▸ Prompt
Count up every line of the data in which "Lille" occurs. The reply is one number and nothing more.

Page images and extracted text
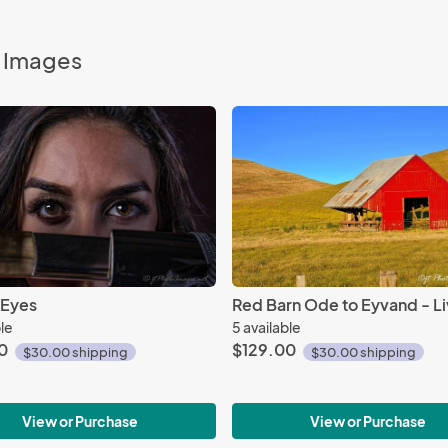
o Images
 Eyes
ble
5 available
0
$129.00
$30.00 shipping
$30.00 shipping
View or Purchase
View or Purchase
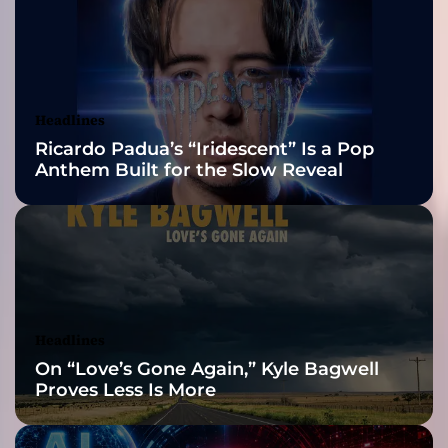
e
2026 ISSA
v
i
Awards Finalist
s
i
Nominations
Headlines
o
Ricardo Padua’s “Iridescent” Is a Pop
n
Anthem Built for the Slow Reveal
”
–
h
o
n
e
s
t
Headlines
a
On “Love’s Gone Again,” Kyle Bagwell
r
Proves Less Is More
t
i
s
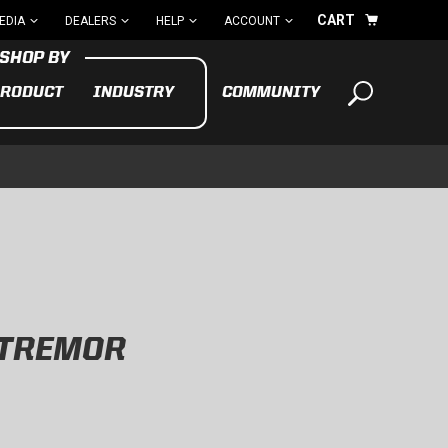
CART
EDIA
DEALERS
HELP
ACCOUNT
RODUCT
INDUSTRY
COMMUNITY
Your cart is empty
TAKE A LOOK AROUND
ADV
CYCLE
BIKE
 TREMOR
See All Products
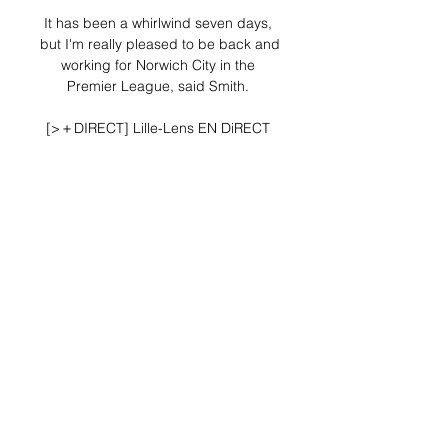
It has been a whirlwind seven days, 
but I'm really pleased to be back and 
working for Norwich City in the 
Premier League, said Smith. 

[>＋DIRECT] Lille-Lens EN DiRECT 
STREaMING il y a 11 heures — 
Eventbrite - ESPN+ presents [>＋
DIRECT] Lille-Lens EN DiRECT 
STREaMING GRATUIT TV 29 MARS 
2029 - Wednesday, May 8, 2024 at 
Decathlon ...

Sancho struck the crossbar with 
goalkeeper Joe Lumley off his line in 
the second minute, but others 
missed far better chances. 

Maguire, who lives with his fiance 
and two young children, is 
understood to have taken the threat 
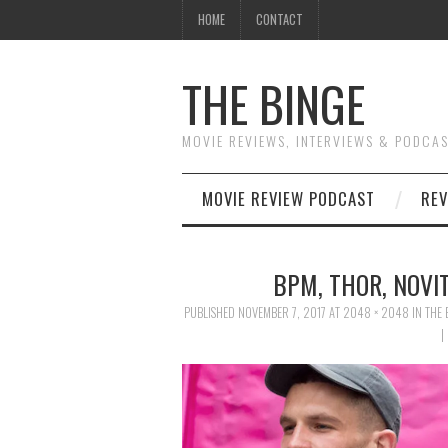
HOME
CONTACT
THE BINGE
MOVIE REVIEWS, INTERVIEWS & PODCA
MOVIE REVIEW PODCAST
REV
BPM, THOR, NOVI
PUBLISHED
NOVEMBER 7, 2017
AT
2048 × 2048
IN
THE 
|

▸ Exercise result
2